[MATERIAL PROVIDED Boundary: Start]

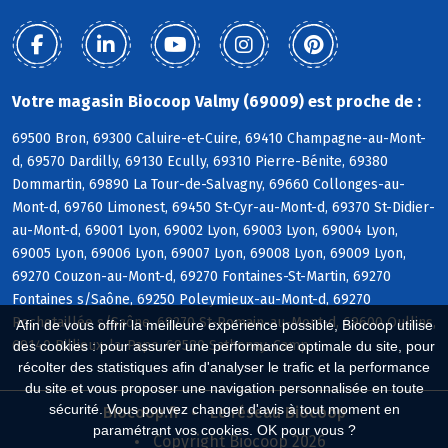
Votre magasin Biocoop Valmy (69009) est proche de :
69500 Bron, 69300 Caluire-et-Cuire, 69410 Champagne-au-Mont-
d, 69570 Dardilly, 69130 Ecully, 69310 Pierre-Bénite, 69380
Dommartin, 69890 La Tour-de-Salvagny, 69660 Collonges-au-
Mont-d, 69760 Limonest, 69450 St-Cyr-au-Mont-d, 69370 St-Didier-
au-Mont-d, 69001 Lyon, 69002 Lyon, 69003 Lyon, 69004 Lyon,
69005 Lyon, 69006 Lyon, 69007 Lyon, 69008 Lyon, 69009 Lyon,
69270 Couzon-au-Mont-d, 69270 Fontaines-St-Martin, 69270
Fontaines s/Saône, 69250 Poleymieux-au-Mont-d, 69270
Rochetaillée s/Saône, 69270 St-Romain-au-Mont-d, 69600 Oullins,
Afin de vous offrir la meilleure expérience possible, Biocoop utilise
69140 Rillieux-la-Pape, 69580 Sathonay-Camp
des cookies : pour assurer une performance optimale du site, pour
récolter des statistiques afin d'analyser le trafic et la performance
du site et vous proposer une navigation personnalisée en toute
sécurité. Vous pouvez changer d'avis à tout moment en
Biocoop.fr
Le réseau Biocoop
paramétrant vos cookies. OK pour vous ?
Copyright Biocoop 2026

[MATERIAL PROVIDED Boundary: End]

Out of the records, collect only those lines that contain the string "Biocoop".

▸ THE ANSWER:
Votre magasin Biocoop Valmy (69009) est proche de :
Afin de vous offrir la meilleure expérience possible, Biocoop utilise
Biocoop.fr
Le réseau Biocoop
Copyright Biocoop 2026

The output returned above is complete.